Filtering

Filtering fastq files

We will be filtering the data to ensure any low quality reads are removed and that any sequences containing adaptor sequences are either trimmed or removed altogether. To do this we will use the fastq-mcf program from the ea-utils package. This package is remarkably fast and ensures that after filtering both read 1 and read 2 files are in the correct order.

Note: Typically when submitting raw Illumina data to NCBI or EBI you would submit unfiltered data, so don’t delete your original fastq files!

We will execute the fastq-mcf program which performs both adaptor sequence trimming and low quality bases. To remove adaptor sequences, we need to supply the adaptor sequences to the program.
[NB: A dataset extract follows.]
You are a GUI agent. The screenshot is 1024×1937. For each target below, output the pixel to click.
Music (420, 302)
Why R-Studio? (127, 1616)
A list of the most common adaptors used is given in the file:

~/rna_tutorial/reference/adaptors.fasta

You can view the file with the command:

more ~/rna_tutorial/reference/adaptors.fasta

Note: Quit out of the file viewer by pressing q

Change the directory

cd ~/rna_tutorial/sample_data_for_alignment

Then run the command

fastq-mcf ~/rna_tutorial/reference/adaptors.fasta R1_sub_sample.fastq R2_sub_sample.fastq -o R1_sub_sample.filtered.fastq -o R2_sub_sample.filtered.fastq -C 1000000 -l 50 -q 20 -p 10 -u -x 0.01

To see the function of all the options listed above use

fastq-mcf -h

Finally, run the command

ls -lh

This lets us view the files in the directory and tells us their size. You can see the files are only slightly smaller; this supports our assessment that the files are good.

Try running fastqc on the filtered files to see if there is any difference.